Viktor Orbán: Der widerspenstige Ungar

Von Reinhard Olt

Mit seiner auf den Schutz ungarischer Interessen ausgerichteten Politik gilt Viktor Orbán vielerorts als Buhmann der Europäischen Union. Ein genauerer Blick zeigt, dass die gegen ihn erhobenen Vorwürfe haltlos sind. Gleichwohl verfolgt der Ministerpräsident einen Politikansatz, der sich stark von dem anderer EU-Länder unterscheidet.
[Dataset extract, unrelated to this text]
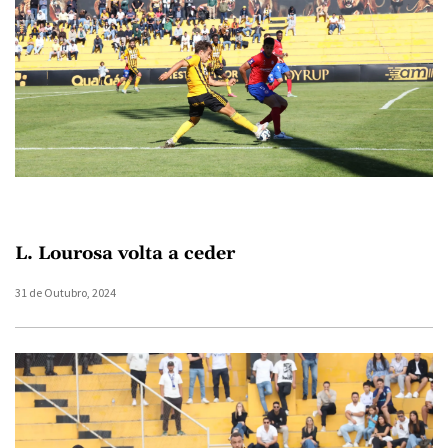
L. Lourosa volta a ceder
31 de Outubro, 2024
Unter dem Titel „Viktors Virus“ behauptete Matthias Krupa kürzlich in der Zeit im Brustton politisch-korrekter Überzeugung, der ungarische Ministerpräsident Orbán regiere „jetzt ohne Parlament“, denn die Volksvertretung sei „vorerst geschlossen; die Notstandsgesetzgebung gilt bis auf Widerruf (durch das Parlament, das nicht mehr tagt)“. Mit derartigen Verdikten blieben Krupa und die Zeit sowie der Mainstream der deutschsprachigen Medienlandschaft und der Politik in den EU-Staaten nicht nur nicht allein; sie erwiesen sich auch von vornherein als falsch. Denn das ungarische Parlament tagte selbstverständlich weiter, ja es fasste Beschlüsse und verabschiedete sogar Gesetze. So beispielsweise jenes, das nunmehr festlegt, dass das bei der Geburt festgestellte und amtlich eingetragene Geschlecht später in Dokumenten nicht mehr verändert werden darf.
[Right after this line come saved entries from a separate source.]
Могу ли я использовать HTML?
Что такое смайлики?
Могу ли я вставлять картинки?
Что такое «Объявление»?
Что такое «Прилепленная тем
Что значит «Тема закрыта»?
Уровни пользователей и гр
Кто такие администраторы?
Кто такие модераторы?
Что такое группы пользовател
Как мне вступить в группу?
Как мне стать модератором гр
Sodann beschloss es unter anderem weitere Maßnahmen zur Steuerung und Verfeinerung der ohnedies beispielhaften kinder- und familienfreundlichen Politik, die die Regierung Orbán seit geraumer Zeit betreibt – und damit zugleich kontrapunktorische Zeichen setzt wider das weithin propagierte Postulat von der Migration als ausgleichenden Gewinn für die unter Überalterung leidenden europäischen Gesellschafts- und Sozialsysteme. Man darf daher gespannt sein, ob und wer in Politik und Medien dem von Orbán erhobenen Anspruch folgt, sich nach Aufhebung seiner ihm zur höchstmöglichen Abwehr der Corona-Seuche vom Parlament im März übertragenen und im Juni endenden Vollmachten für all die gegen ihn, seine Regierung, seine Partei sowie gegen Ungarn – Staat und Bürger – gerichteten verunglimpfenden Anwürfe und Attacken zu entschuldigen.

Ungerechtfertigte Anschuldigungen

Für Politik und Medien im mittleren und westlichen Europa, vornehmlich für die veröffentlichte Meinung in Deutschland und Österreich, gilt Orbán seit Jahren als der Reibebaum schlechthin. Was wirft man ihm nicht alles vor: Er schränke Menschen- und Freiheitsrechte ein; er gängle missliebige Medien; er erweitere die Macht der Exekutive, kneble die Justiz und unterminiere die Gewaltenteilung; er nehme die Wirtschaft an die Kandare und beschneide die Rechte der Gewerkschaften; er kujoniere Andersdenkende und gesellschaftliche Gruppierungen – kurzum, er überziehe Ungarn mit einer autoritären Ordnung und schaffe schließlich die Demokratie ab.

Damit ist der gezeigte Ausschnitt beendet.